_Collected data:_

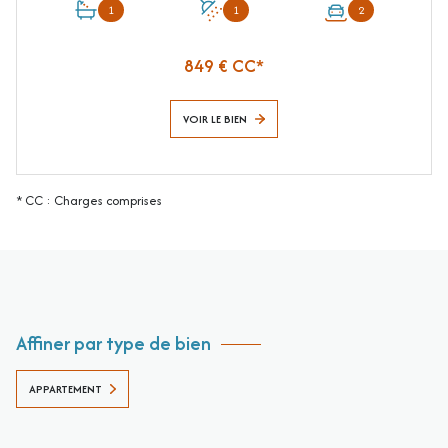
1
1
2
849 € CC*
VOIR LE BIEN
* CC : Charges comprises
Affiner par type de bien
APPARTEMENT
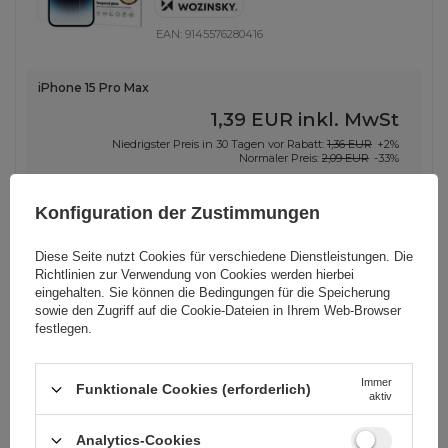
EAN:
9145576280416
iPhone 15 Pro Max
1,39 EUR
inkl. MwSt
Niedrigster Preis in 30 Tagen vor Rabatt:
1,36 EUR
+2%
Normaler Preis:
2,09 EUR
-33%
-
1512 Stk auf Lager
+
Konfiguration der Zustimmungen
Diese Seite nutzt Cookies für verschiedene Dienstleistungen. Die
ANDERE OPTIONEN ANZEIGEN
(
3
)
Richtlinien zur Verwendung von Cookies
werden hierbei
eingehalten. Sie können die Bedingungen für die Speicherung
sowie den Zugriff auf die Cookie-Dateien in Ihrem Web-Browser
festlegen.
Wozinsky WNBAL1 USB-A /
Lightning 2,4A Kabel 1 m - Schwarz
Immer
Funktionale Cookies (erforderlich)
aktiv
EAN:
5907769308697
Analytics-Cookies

...

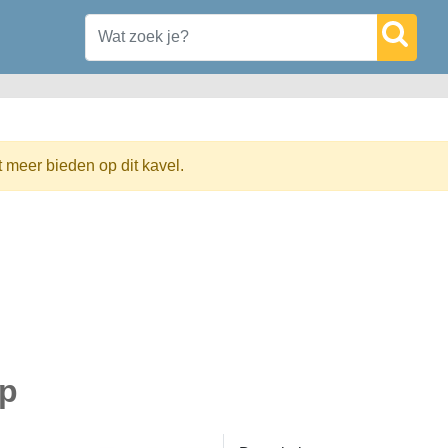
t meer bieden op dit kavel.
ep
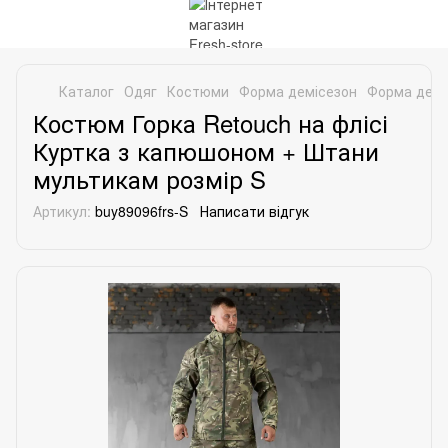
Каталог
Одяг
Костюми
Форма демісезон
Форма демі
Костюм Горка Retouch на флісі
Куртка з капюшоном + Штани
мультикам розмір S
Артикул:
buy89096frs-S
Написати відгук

...

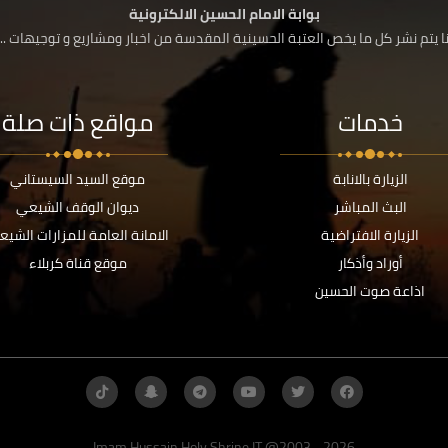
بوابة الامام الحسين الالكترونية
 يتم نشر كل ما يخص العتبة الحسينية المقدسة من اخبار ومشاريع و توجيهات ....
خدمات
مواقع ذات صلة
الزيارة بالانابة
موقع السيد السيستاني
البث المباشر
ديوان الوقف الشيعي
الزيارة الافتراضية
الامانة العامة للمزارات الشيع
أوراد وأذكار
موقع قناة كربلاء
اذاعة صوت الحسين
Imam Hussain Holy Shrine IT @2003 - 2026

_TASK PROMPT:_ All lines of the records containing "موقع" should be shown.

_TASK SOLUTION:_
موقع السيد السيستاني
موقع قناة كربلاء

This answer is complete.